Assigned task:
For the entries below, repeat exactly each line starting with the one that contains "Pet Prestige Club" and going on through the one that contains "Satış Sözleşmesi", and no others.
+ + + +
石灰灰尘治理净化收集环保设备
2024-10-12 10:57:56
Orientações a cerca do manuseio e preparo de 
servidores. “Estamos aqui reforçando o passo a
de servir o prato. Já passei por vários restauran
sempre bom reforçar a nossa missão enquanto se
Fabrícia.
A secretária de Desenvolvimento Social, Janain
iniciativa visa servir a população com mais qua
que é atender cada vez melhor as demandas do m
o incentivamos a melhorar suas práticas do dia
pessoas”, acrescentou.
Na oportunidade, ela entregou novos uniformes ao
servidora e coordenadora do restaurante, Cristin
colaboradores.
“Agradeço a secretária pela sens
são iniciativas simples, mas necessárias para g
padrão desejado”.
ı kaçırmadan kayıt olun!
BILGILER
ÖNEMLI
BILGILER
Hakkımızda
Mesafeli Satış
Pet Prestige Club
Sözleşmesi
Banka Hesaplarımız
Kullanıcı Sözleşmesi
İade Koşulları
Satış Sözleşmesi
+ + + +
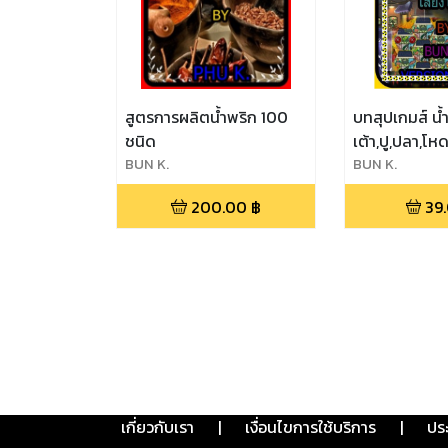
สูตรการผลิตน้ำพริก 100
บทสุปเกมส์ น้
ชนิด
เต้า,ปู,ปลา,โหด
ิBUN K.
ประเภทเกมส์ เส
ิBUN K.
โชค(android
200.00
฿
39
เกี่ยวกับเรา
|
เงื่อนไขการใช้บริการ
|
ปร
+ + + +
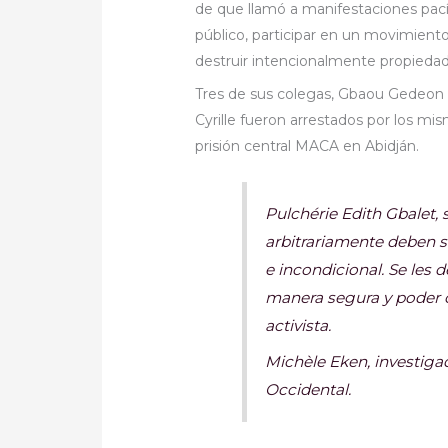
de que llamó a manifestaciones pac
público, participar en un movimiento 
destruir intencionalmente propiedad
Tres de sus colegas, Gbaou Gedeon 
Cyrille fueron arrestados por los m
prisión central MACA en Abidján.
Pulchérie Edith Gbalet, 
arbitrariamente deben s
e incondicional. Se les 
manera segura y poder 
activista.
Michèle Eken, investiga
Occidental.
+ + + +
Solution for this exercise:
Pet Prestige Club
Sözleşmesi
Banka Hesaplarımız
Kullanıcı Sözleşmesi
İade Koşulları
Satış Sözleşmesi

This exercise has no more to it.